Müssen Bürgermeister und Landräte, Rettungssanitäter, Ordnungsbeamte und andere Amtsträger besser geschützt werden, weil die verbalen und tätlichen Angriffe auf diese Personengruppen in jüngster Zeit immer stärker zunehmen? Dazu hat der Innenausschuss des Landtags gestern mehrere Interessensvertreter angehört. Kritisch wurde die Rolle der Justiz beurteilt, da in den Staatsanwaltschaften die Frage, ob man bei angezeigten Beleidigungen tätig werden soll, von den Anklagebehörden unterschiedlich beantwortet würden. Just zum Termin der Anhörung wurde der Brief des Bürgermeisters der Stadt Wolfenbüttel, Thomas Pink, bekannt. Darin beklagt er sich, dass ein ihm bekannter Wolfenbütteler Bürger ihn wiederholt in Briefen als „Bürgerschänder“ und „rechtsextrem“ bezeichnet habe, ihm zudem „Vetternwirtschaft“ vorgehalten habe. Mittlerweile habe die Staatsanwaltschaft Braunschweig ihm mitgeteilt, dass es sich hierbei nicht um ehrverletzende Äußerungen und auch keine Beleidigungen handele, sondern die Wortwahl vom Grundrecht der Meinungsfreiheit gedeckt sei. Außerdem seien die Kosten zu hoch, falls der Urheber vor Gericht gestellt und sein Geisteszustand untersucht werden müsse.

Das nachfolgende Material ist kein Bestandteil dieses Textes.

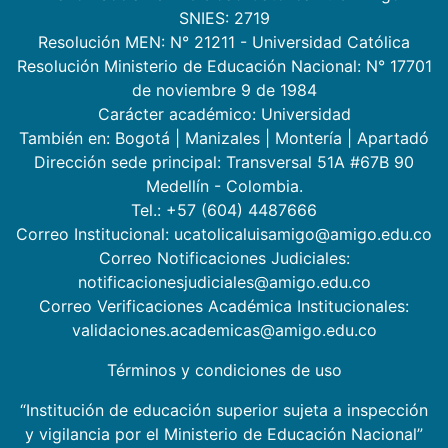
SNIES: 2719
Resolución MEN: N° 21211 - Universidad Católica
Resolución Ministerio de Educación Nacional: N° 17701
de noviembre 9 de 1984
Carácter académico: Universidad
También en:
Bogotá
|
Manizales
|
Montería
|
Apartadó
Dirección sede principal: Transversal 51A #67B 90
Medellín - Colombia.
Tel.: +57 (604) 4487666
Correo Institucional: ucatolicaluisamigo@amigo.edu.co
Correo Notificaciones Judiciales:
notificacionesjudiciales@amigo.edu.co
Correo Verificaciones Académica Institucionales:
validaciones.academicas@amigo.edu.co
Términos y condiciones de uso
“Institución de educación superior sujeta a inspección
y vigilancia por el Ministerio de Educación Nacional”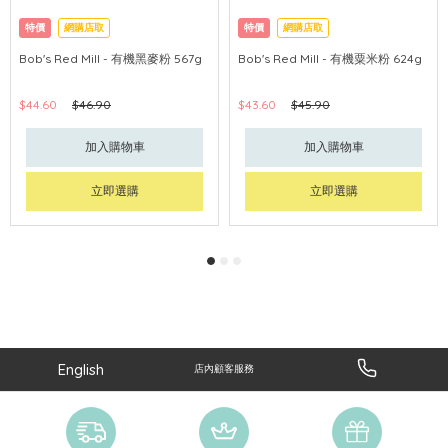
特價
網購店取
特價
網購店取
Bob's Red Mill - 有機黑麥粉 567g
Bob's Red Mill - 有機粟米粉 624g
$44.60
$46.90
$43.60
$45.90
加入購物車
加入購物車
立即選購
立即選購
English
店內顧客服務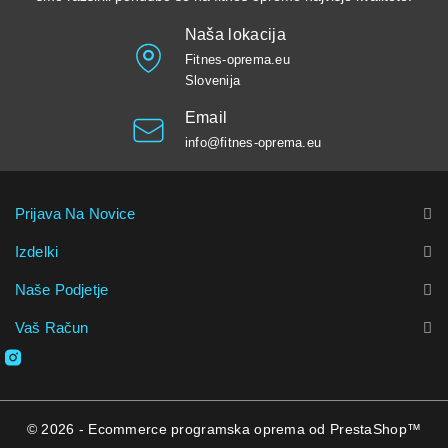
Naša lokacija
Fitnes-oprema.eu
Slovenija
Email
info@fitnes-oprema.eu
Prijava Na Novice
Izdelki
Naše Podjetje
Vaš Račun
© 2026 - Ecommerce programska oprema od PrestaShop™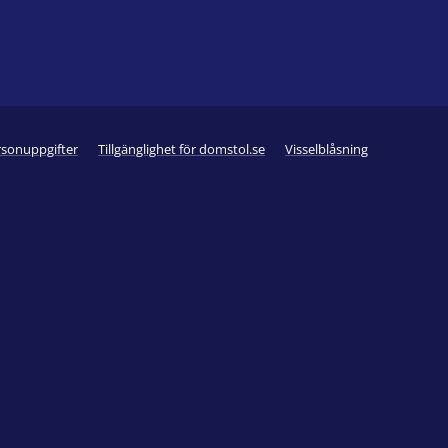
rsonuppgifter
Tillgänglighet för domstol.se
Visselblåsning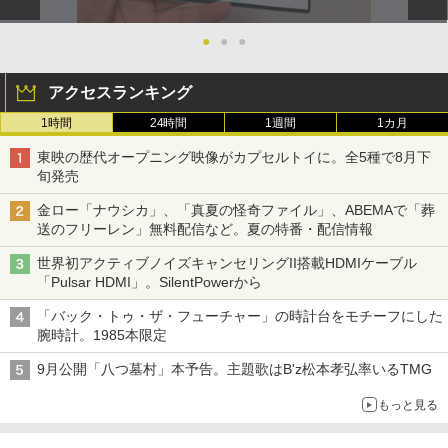
●
●
●
アクセスランキング
1時間
24時間
1週間
1カ月
東映の歴代オープニング映像がカプセルトイに。全5種で8月下
旬発売
金ロー「ナウシカ」、「真夏の怪奇ファイル」、ABEMAで「葬
送のフリーレン」無料配信など。夏の特番・配信情報
世界初アクティブノイズキャンセリングII搭載HDMIケーブル
「Pulsar HDMI」。SilentPowerから
「バック・トゥ・ザ・フューチャー」の時計台をモチーフにした
腕時計。1985本限定
9月公開「八つ墓村」本予告。主題歌はB'z松本孝弘率いるTMG
もっと見る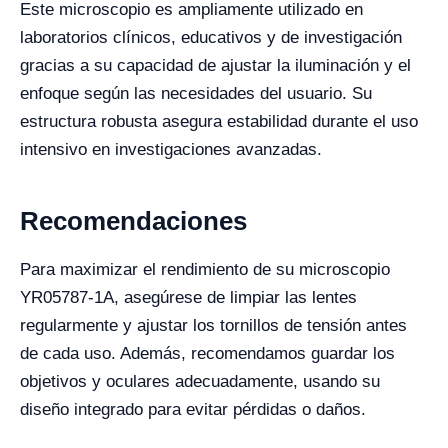
Este microscopio es ampliamente utilizado en
laboratorios clínicos, educativos y de investigación
gracias a su capacidad de ajustar la iluminación y el
enfoque según las necesidades del usuario. Su
estructura robusta asegura estabilidad durante el uso
intensivo en investigaciones avanzadas.
Recomendaciones
Para maximizar el rendimiento de su microscopio
YR05787-1A, asegúrese de limpiar las lentes
regularmente y ajustar los tornillos de tensión antes
de cada uso. Además, recomendamos guardar los
objetivos y oculares adecuadamente, usando su
diseño integrado para evitar pérdidas o daños.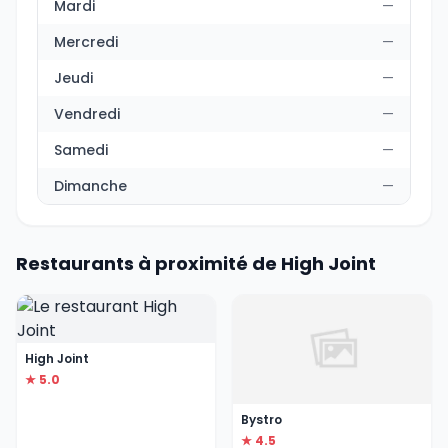
Mardi
—
Mercredi
—
Jeudi
—
Vendredi
—
Samedi
—
Dimanche
—
Restaurants à proximité de High Joint
High Joint
★ 5.0
Bystro
★ 4.5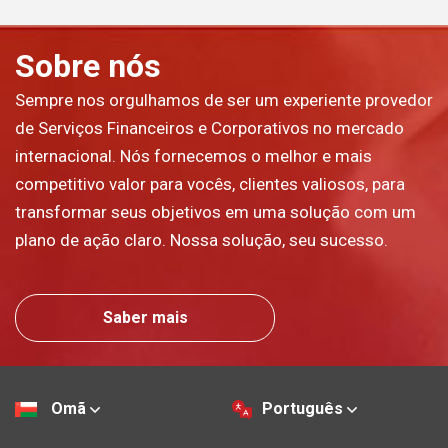
Sobre nós
Sempre nos orgulhamos de ser um experiente provedor
de Serviços Financeiros e Corporativos no mercado
internacional. Nós fornecemos o melhor e mais
competitivo valor para vocês, clientes valiosos, para
transformar seus objetivos em uma solução com um
plano de ação claro. Nossa solução, seu sucesso.
Saber mais
Omã
Português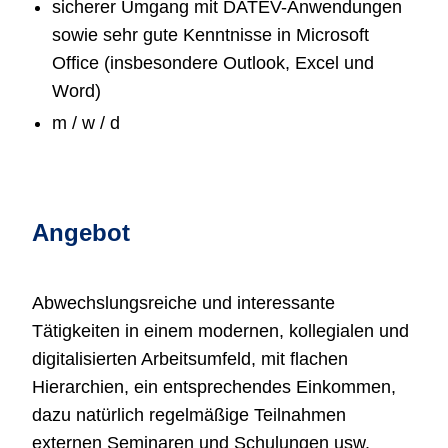
sicherer Umgang mit DATEV-Anwendungen
sowie sehr gute Kenntnisse in Microsoft
Office (insbesondere Outlook, Excel und
Word)
m / w / d
Angebot
Abwechslungsreiche und interessante
Tätigkeiten in einem modernen, kollegialen und
digitalisierten Arbeitsumfeld, mit flachen
Hierarchien, ein entsprechendes Einkommen,
dazu natürlich regelmäßige Teilnahmen
externen Seminaren und Schulungen usw.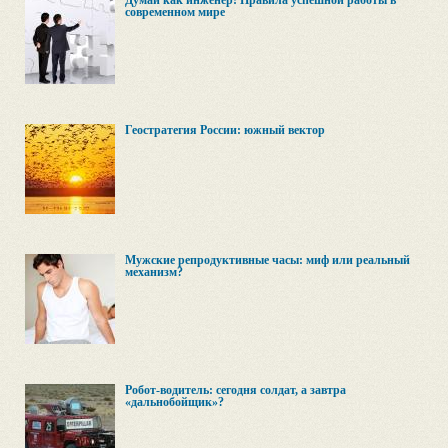
Думай как инженер! Правила успешной работы в
современном мире
Геостратегия России: южный вектор
Мужские репродуктивные часы: миф или реальный
механизм?
Робот-водитель: сегодня солдат, а завтра
«дальнобойщик»?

Pink reagiert auf diese ablehnende Antwort der Justiz entsetzt, er sei „fassungslos“: „Die wiederholten Reaktionen der Staatsanwaltschaft Braunschweig auf diese unerträglichen Schmähungen lassen mich hier erheblich an der Rechtsstaatlichkeit zweifeln.“ Die Opfer solcher Angriffe würden allein gelassen, die Täter würden zum Weitermachen ermuntert und das Vertrauen in staatliche Institutionen schwinde.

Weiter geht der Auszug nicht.